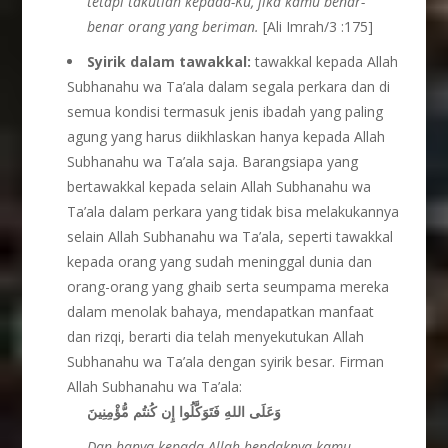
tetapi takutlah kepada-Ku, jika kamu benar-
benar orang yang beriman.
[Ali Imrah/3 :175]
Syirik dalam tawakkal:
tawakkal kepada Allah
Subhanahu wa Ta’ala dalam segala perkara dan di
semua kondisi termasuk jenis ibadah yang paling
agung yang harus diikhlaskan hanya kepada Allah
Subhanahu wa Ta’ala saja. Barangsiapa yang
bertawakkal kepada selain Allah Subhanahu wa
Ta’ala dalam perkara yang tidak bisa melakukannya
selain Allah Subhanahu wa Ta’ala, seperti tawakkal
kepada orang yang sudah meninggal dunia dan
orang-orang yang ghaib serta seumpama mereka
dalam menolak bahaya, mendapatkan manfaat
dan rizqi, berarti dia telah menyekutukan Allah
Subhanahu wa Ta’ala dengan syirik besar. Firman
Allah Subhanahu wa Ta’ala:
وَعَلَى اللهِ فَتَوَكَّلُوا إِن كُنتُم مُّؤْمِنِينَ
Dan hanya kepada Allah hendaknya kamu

=======

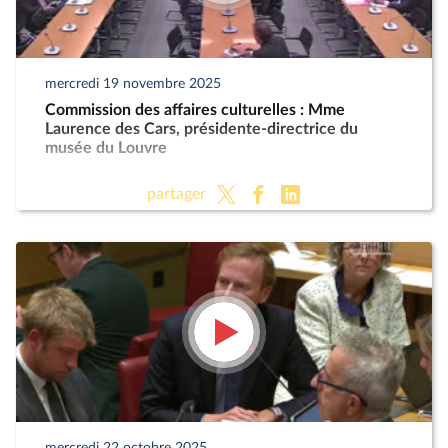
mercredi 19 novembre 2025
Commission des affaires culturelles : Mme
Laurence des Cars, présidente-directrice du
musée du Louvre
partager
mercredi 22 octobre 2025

=======

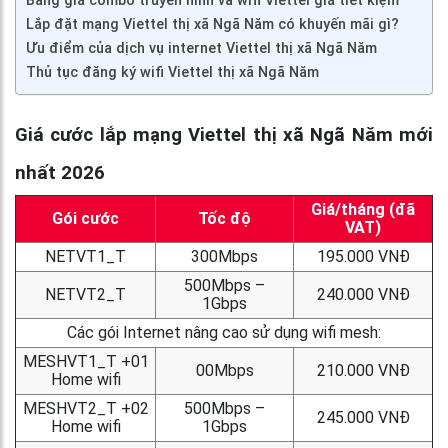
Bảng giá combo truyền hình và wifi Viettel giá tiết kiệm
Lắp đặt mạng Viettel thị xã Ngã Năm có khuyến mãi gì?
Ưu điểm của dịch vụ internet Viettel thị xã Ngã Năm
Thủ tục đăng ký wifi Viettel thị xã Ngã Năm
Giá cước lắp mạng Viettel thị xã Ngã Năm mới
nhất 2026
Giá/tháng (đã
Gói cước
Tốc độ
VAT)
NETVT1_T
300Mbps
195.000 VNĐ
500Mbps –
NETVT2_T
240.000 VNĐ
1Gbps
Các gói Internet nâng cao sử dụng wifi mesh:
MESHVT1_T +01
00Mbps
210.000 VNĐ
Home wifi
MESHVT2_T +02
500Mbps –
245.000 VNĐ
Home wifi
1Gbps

=======

> **What to produce**
How many of the lines above include the word "kepada"? Respond with the number alone.

> **Solution to this problem**
6